When it comes to printing the pictures taken with a digital camera, the first question many inexperienced photographers ask is, why doesn't the picture look the way it did on the computer monitor? The answer is almost always color management. Color management is the technique for getting camera image, monitor and output to look alike.
This book presents a simple approach to color management, breaking it down into 10 easy steps, the most significant of which is calibrating and profiling your monitor. If I reveal to you the other 9 steps you probably won't need to buy the book. And there for me was the rub. I know there are many photographers out there who will be happy with the results of following just the first seven steps of the author's ten step process. I know that more advanced photographers will benefit from the last three steps which Hinkel calls "advanced printing". But I also believe that even following these three additional steps, there are other things photographers can do that will enable them to get prints and web pictures that will better achieve agreement with their monitors that I would expect to be covered in a book on color management.

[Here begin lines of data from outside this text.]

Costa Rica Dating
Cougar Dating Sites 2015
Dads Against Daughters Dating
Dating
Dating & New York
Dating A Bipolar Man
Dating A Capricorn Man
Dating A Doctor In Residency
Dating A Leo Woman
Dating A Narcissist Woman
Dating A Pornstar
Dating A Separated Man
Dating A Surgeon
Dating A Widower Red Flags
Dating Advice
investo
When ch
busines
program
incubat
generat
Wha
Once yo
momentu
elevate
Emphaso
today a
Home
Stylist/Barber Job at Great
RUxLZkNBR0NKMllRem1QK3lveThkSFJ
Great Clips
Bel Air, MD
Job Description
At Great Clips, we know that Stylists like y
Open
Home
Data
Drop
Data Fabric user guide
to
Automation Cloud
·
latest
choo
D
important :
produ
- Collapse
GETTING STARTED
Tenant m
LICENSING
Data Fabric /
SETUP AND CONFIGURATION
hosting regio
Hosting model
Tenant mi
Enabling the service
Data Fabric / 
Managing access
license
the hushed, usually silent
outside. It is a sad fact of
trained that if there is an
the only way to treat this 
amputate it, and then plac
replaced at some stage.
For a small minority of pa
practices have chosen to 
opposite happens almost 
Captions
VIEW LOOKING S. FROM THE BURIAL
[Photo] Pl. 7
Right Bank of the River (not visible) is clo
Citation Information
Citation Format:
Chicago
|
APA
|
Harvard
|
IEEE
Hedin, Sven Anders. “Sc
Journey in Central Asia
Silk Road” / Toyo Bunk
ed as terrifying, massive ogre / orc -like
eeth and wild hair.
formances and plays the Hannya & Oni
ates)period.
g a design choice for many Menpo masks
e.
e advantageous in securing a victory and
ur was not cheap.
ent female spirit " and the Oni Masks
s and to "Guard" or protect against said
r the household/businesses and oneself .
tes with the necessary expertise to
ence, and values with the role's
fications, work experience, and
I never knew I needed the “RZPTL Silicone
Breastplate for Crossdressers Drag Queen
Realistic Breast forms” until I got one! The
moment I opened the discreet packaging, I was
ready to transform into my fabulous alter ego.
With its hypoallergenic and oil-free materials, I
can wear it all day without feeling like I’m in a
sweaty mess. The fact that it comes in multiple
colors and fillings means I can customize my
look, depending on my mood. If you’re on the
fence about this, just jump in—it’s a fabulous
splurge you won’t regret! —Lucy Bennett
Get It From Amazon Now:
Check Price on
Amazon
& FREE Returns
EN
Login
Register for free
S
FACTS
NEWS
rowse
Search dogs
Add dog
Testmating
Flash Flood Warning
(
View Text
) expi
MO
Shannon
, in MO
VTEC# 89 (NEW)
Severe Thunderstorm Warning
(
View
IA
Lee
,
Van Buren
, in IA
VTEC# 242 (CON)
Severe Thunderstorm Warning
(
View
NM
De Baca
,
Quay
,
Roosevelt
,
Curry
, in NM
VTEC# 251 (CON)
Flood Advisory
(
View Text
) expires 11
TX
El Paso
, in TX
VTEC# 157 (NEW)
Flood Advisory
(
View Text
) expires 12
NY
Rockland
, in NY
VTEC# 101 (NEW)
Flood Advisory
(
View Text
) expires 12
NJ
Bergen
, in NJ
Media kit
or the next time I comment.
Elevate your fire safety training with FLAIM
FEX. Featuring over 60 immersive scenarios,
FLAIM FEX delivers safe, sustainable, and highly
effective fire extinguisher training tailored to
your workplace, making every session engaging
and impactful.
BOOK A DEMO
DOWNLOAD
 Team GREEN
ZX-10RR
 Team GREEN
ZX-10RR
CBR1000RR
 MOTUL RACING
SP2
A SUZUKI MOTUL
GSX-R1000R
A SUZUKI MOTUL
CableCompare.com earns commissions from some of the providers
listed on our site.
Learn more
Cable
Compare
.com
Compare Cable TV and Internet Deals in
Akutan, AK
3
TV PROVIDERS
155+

For example, even with a properly calibrated monitor and profiles, blacks and dark grays in a print may block up with certain papers so that they are indistinguishable. One way to deal with this is by adjusting tonal range in the printing process for the specific paper being used. Photographers looking for these more advanced tips should look at books aimed at more advanced color management like Tim Grey's "Color Confidence 2nd Edition: The Digital Photographer's Guide to Color Management".
Even though it doesn't go to the substance of the book, I have to comment on the publisher's graphic content. Rocky Nook's books look beautiful from their calm grey covers with beautiful photographs to their illustrations and generous use of white space inside. On the other hand, even the author tells us that this book will only take a couple of hours to read and digest. At just over 100 pages (which probably could be less if each page did not have a generous outside margin) one feels that the price, even when deeply discounted, may be a little dear.
In any event, photographers interested in learning just enough about color correction will find the information they need here. Those looking for a fuller discussion will have to look elsewhere.